=== GIVEN DATA ===
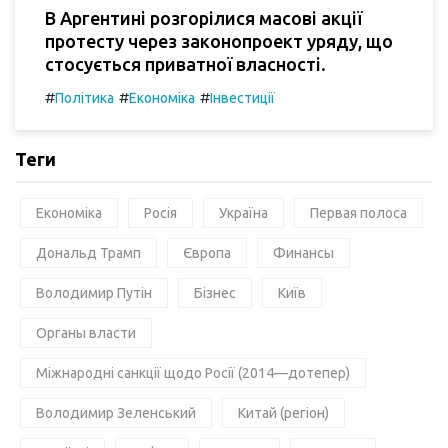
В Аргентині розгорілися масові акції
протесту через законопроект уряду, що
стосується приватної власності.
#
#
#
Політика
Економіка
Інвестиції
Теги
Економіка
Росія
Україна
Первая полоса
Дональд Трамп
Європа
Финансы
Володимир Путін
Бізнес
Київ
Органы власти
Міжнародні санкції щодо Росії (2014—дотепер)
Володимир Зеленський
Китай (регіон)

=== THE PROBLEM ===
Among the records above, which lines hold the word "Володимир"? Copy each one.

=== RESULT OF THIS TASK ===
Володимир Путін
Володимир Зеленський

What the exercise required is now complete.